Cocommutative Hopf algebra actions and the Connes spectrum (Q1327050)

The Connes spectrum, as introduced [in Contemp. Math. 130, 311-334 (1992; Zbl 0782.16021)] by the authors and the reviewer, is too technically to formally define here. Roughly speaking, if \(H\) is a finite-dimensional, semisimple Hopf algebra over a splitting field \(K\), then \(\text{CS}(A,H)\) is a subset of the irreducible representations of \(H\) determined by the action of \(H\) on the \(H\)-module algebra \(A\). Indeed, the Connes spectrum \(\text{CS}(A,H)\) is intimately related to the smash product \(A \# H\) and can be used to study the simplicity and primeness of the latter ring.
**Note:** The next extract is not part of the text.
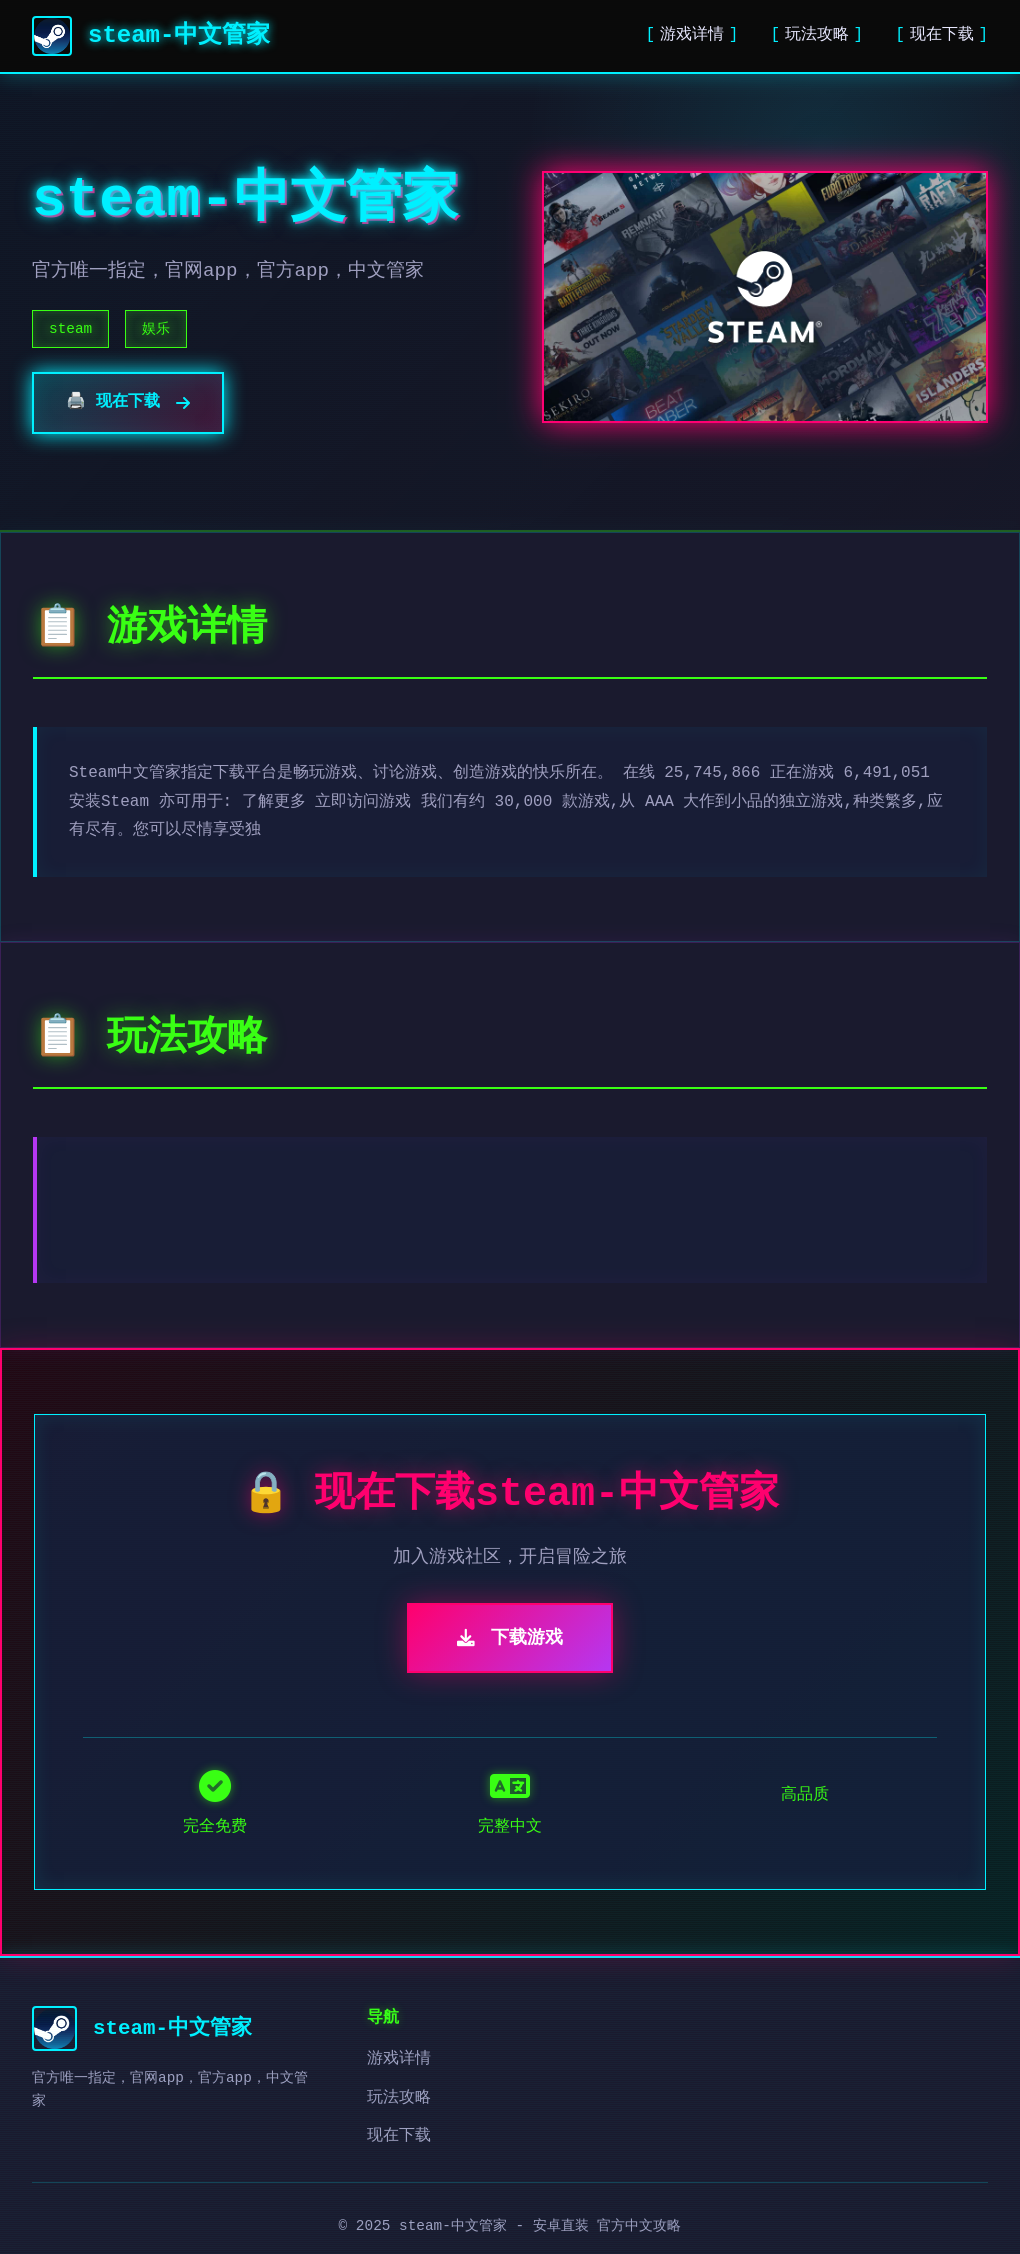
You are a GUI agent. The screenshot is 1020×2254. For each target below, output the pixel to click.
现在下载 (942, 35)
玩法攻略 (817, 35)
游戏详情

This paper proves a lovely, rather surprising result, namely if \(H\) is cocommutative and if \(A\) is \(H\)-prime, then \(\text{CS}(A,H)\) is closed under multiplication. In other words, if \(\pi,\chi \in\text{CS}(A,H)\), then all irreducible constituents of the tensor representation \(\pi \otimes \chi\) are also contained in the Connes spectrum. As a consequence, in the case of group algebras, it follows that \(\text{CS}(A,K[G])\) consists precisely of all the irreducible \(K[G]\)- modules which factor through \(K[G/N]\) for some fixed normal subgroup \(N\) of \(G\). The paper then goes on to study the relationship between this Connes kernel \(N=\text{CK}(A,K[G])\) and the action of \(G\) on \(A\).